Day 25: CaptionCraft: Build an Image Captioning App with BLIP and Gradio
Series: From Code to Cognition
Level: Intermediate (Python & ML basics)
Why This Matters on Day 25
As we hit Day 25 of the From Code to Cognition series, we shift gears from language-centric architectures to multimodal intelligence. Vision-language models like BLIP aren’t just impressive—they represent a leap in making machines see and describe the world the way humans do. CaptionCraft embodies that shift: from token sequences to image semantics.
Today’s build goes beyond theory. You’ll leave with a working app, deeper intuition for BLIP’s pipeline, and an interface that’s workshop-ready and community-shareable.
Overview
In this hands-on workshop, you'll build CaptionCraft—an app that transforms images into meaningful captions using the BLIP vision-language model. You’ll gain practical experience with pretrained AI models, understand image-text alignment, and deploy your tool using Gradio for easy accessibility.
What You’ll Learn
- How BLIP interprets images and generates descriptive text
- Best practices for model loading, UI integration, and error handling
- How to enhance your captioning app with multilingual support, batch processing, and style filtering
Part 1: Introduction to BLIP
BLIP (Bootstrapped Language Image Pretraining) is a state-of-the-art model developed by Salesforce that bridges the gap between vision and language. Pretrained on massive image-text datasets, it powers tasks like:
- Image captioning
- Visual question answering
- Image-text retrieval
For CaptionCraft, we use BLIP’s image captioning ability to turn uploaded visuals into readable, relevant descriptions.

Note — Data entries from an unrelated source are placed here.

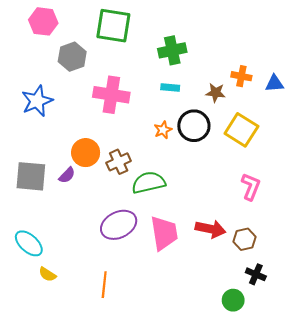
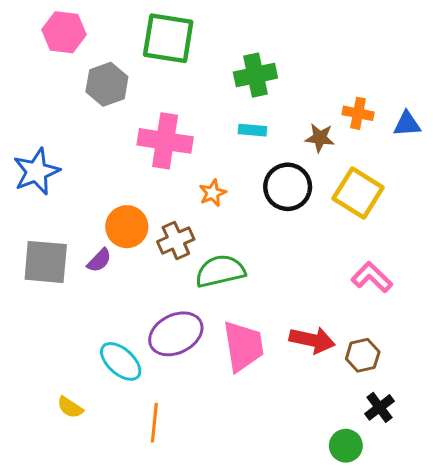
blue star: (37, 101) -> (36, 172), moved
orange star: (163, 130) -> (213, 193), moved
pink L-shape: (251, 187) -> (372, 277), turned -68
cyan ellipse: (29, 243) -> (121, 361), moved
black cross: (256, 274) -> (380, 407), turned 30

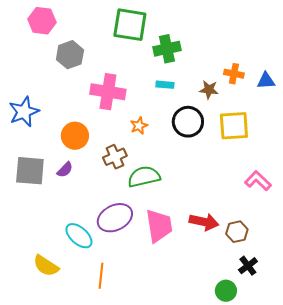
green square: (168, 38) -> (130, 25), moved
yellow square: (358, 193) -> (234, 126), turned -36
orange circle: (127, 227) -> (75, 136), moved
pink L-shape: (372, 277) -> (258, 181), moved
yellow semicircle: (70, 407) -> (46, 266), size x1.5

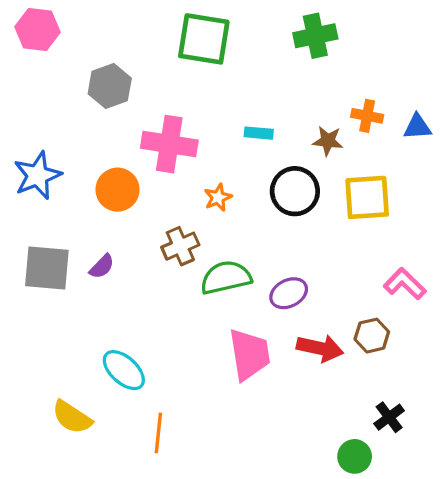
pink hexagon: (42, 21) -> (37, 29), moved
green cross: (167, 49) -> (315, 36), moved
orange circle: (75, 136) -> (118, 190), moved
purple ellipse: (115, 218) -> (289, 293), moved, size x0.7
brown hexagon: (237, 232) -> (372, 336), moved

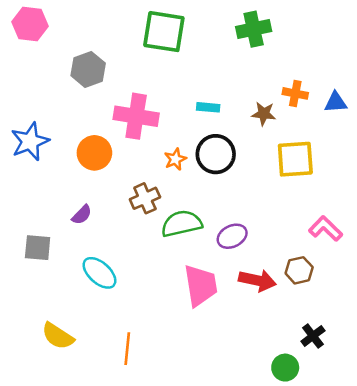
black circle: (295, 191) -> (216, 154), moved
gray square: (47, 268) -> (38, 248), moved, size x0.7
cyan ellipse: (124, 370) -> (99, 273), moved

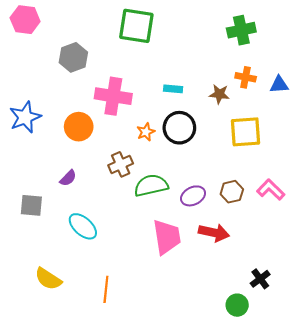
green cross: (254, 29) -> (241, 30), moved
brown hexagon: (299, 270) -> (232, 192), moved

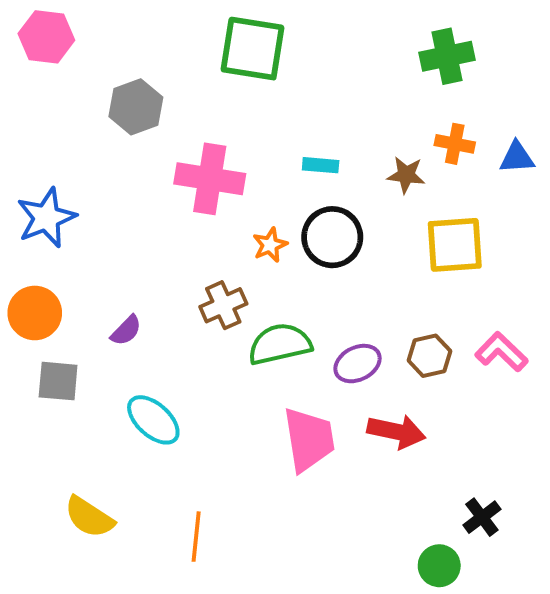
orange circle: (79, 127) -> (35, 313), moved

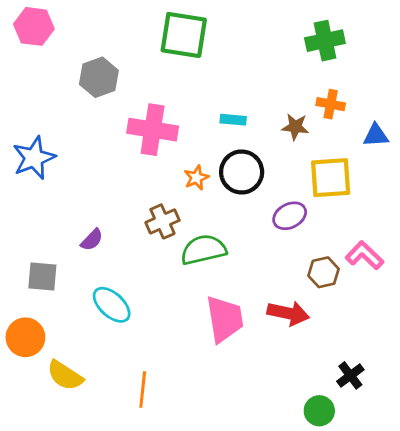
blue triangle: (517, 157) -> (376, 135), moved
orange circle: (35, 313) -> (25, 337), moved
brown hexagon: (429, 356) -> (324, 272), moved
purple ellipse: (358, 364) -> (290, 216), moved

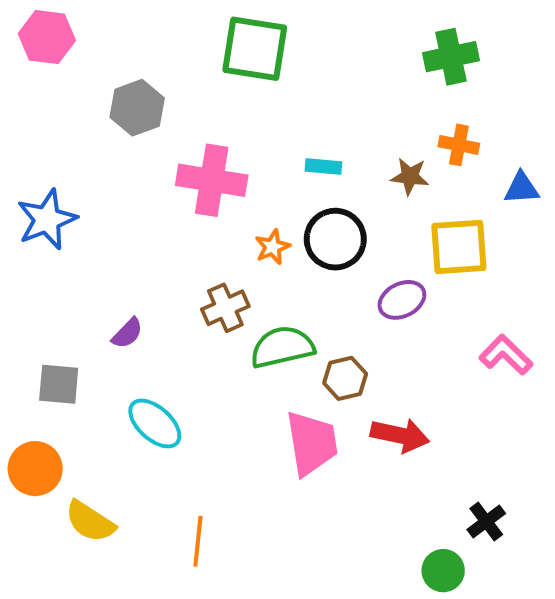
brown hexagon: (324, 272) -> (345, 378), moved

Part 2: Implementation Breakdown
Step 1: Setup Your Environment
Install required libraries:
pip install torch torchvision transformers gradio pillow
Project structure:
CaptionCraft/
├── app/
│ ├── captioning.py
│ └── interface.py
├── assets/ # Sample images
├── run.py # Launcher
├── requirements.txt
└── README.md
Step 2: Build a Robust Caption Generator
File: app/captioning.py
from transformers import BlipProcessor, BlipForConditionalGeneration
from PIL import Image
import torch
import logging
logging.basicConfig(level=logging.INFO)
class CaptionGenerator:
def __init__(self):
self.device = "cuda" if torch.cuda.is_available() else "cpu"
logging.info(f"Using device: {self.device}")
self.processor = BlipProcessor.from_pretrained("Salesforce/blip-image-captioning-base")
self.model = BlipForConditionalGeneration.from_pretrained("Salesforce/blip-image-captioning-base").to(self.device)
def generate_caption(self, image: Image.Image) -> str:
try:
inputs = self.processor(images=image, return_tensors="pt").to(self.device)
output = self.model.generate(**inputs)
caption = self.processor.decode(output[0], skip_special_tokens=True)
return caption
except Exception as e:
return f"Error generating caption: {str(e)}"
# Optional singleton loader
captioner = CaptionGenerator()
Step 3: Create the Gradio UI
File: app/interface.py
import gradio as gr
from app.captioning import captioner
def build_interface():
def safe_generate_caption(image):
return captioner.generate_caption(image)
demo = gr.Interface(
fn=safe_generate_caption,
inputs=gr.Image(type="pil", label="Upload an Image"),
outputs=gr.Textbox(label="Generated Caption"),
title="CaptionCraft",
description="BLIP-powered image captioning tool"
)
return demo
if __name__ == "__main__":
build_interface().launch()
Step 4: Launch the App
File: run.py
if __name__ == "__main__":
app = build_interface()
app.launch()
Extension Ideas
For learners finishing early or working on stretch goals:
- Multilingual Captions: Integrate translation APIs for Hindi, Telugu, etc.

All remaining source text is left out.